- What you should do:
Output the records precisely as they stand. Pictures are to be skipped.

•••

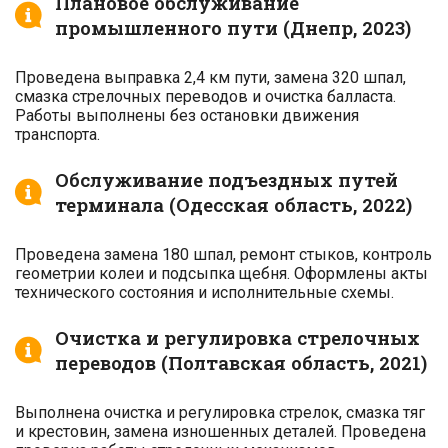
Плановое обслуживание
промышленного пути (Днепр, 2023)
Проведена выправка 2,4 км пути, замена 320 шпал,
смазка стрелочных переводов и очистка балласта.
Работы выполнены без остановки движения
транспорта.
Обслуживание подъездных путей
терминала (Одесская область, 2022)
Проведена замена 180 шпал, ремонт стыков, контроль
геометрии колеи и подсыпка щебня. Оформлены акты
технического состояния и исполнительные схемы.
Очистка и регулировка стрелочных
переводов (Полтавская область, 2021)
Выполнена очистка и регулировка стрелок, смазка тяг
и крестовин, замена изношенных деталей. Проведена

•••

- Answer to this problem:
Плановое обслуживание
промышленного пути (Днепр, 2023)
Проведена выправка 2,4 км пути, замена 320 шпал,
смазка стрелочных переводов и очистка балласта.
Работы выполнены без остановки движения
транспорта.
Обслуживание подъездных путей
терминала (Одесская область, 2022)
Проведена замена 180 шпал, ремонт стыков, контроль
геометрии колеи и подсыпка щебня. Оформлены акты
технического состояния и исполнительные схемы.
Очистка и регулировка стрелочных
переводов (Полтавская область, 2021)
Выполнена очистка и регулировка стрелок, смазка тяг
и крестовин, замена изношенных деталей. Проведена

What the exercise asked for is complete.